*Exercise brief*
Check the records below for the word "färg" and state how many lines contain it, replying with the number only.

===== Given entries

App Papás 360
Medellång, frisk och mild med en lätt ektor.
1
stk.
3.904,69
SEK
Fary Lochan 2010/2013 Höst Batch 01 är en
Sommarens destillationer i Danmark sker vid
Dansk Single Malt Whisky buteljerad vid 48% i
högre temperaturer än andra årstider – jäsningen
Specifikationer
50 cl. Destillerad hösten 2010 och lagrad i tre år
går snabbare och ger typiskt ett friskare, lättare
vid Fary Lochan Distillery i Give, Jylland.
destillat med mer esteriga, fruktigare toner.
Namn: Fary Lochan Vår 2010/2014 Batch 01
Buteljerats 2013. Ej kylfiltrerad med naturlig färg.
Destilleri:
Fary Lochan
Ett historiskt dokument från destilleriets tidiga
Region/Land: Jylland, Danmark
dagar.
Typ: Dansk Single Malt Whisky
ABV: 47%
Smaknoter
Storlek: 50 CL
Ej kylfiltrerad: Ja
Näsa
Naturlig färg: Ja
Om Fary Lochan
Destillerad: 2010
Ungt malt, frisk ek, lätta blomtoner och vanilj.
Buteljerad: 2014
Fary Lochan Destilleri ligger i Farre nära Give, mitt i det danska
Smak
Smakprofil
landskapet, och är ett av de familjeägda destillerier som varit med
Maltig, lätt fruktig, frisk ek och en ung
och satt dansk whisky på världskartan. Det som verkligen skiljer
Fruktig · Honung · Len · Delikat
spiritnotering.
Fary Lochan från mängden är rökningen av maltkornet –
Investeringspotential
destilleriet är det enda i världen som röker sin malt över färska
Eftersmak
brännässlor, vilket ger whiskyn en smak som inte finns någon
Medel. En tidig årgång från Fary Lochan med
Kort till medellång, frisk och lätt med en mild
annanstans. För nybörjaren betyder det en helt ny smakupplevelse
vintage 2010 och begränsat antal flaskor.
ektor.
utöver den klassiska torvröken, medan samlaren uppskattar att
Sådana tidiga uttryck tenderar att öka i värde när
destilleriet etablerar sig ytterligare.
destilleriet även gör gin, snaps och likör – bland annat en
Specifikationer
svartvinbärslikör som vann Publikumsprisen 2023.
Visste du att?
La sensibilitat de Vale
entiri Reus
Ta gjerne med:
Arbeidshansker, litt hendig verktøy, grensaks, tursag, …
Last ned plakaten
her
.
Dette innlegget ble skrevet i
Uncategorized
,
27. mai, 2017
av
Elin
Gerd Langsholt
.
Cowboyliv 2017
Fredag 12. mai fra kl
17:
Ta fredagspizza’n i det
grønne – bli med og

==========

*Solution for this task*
2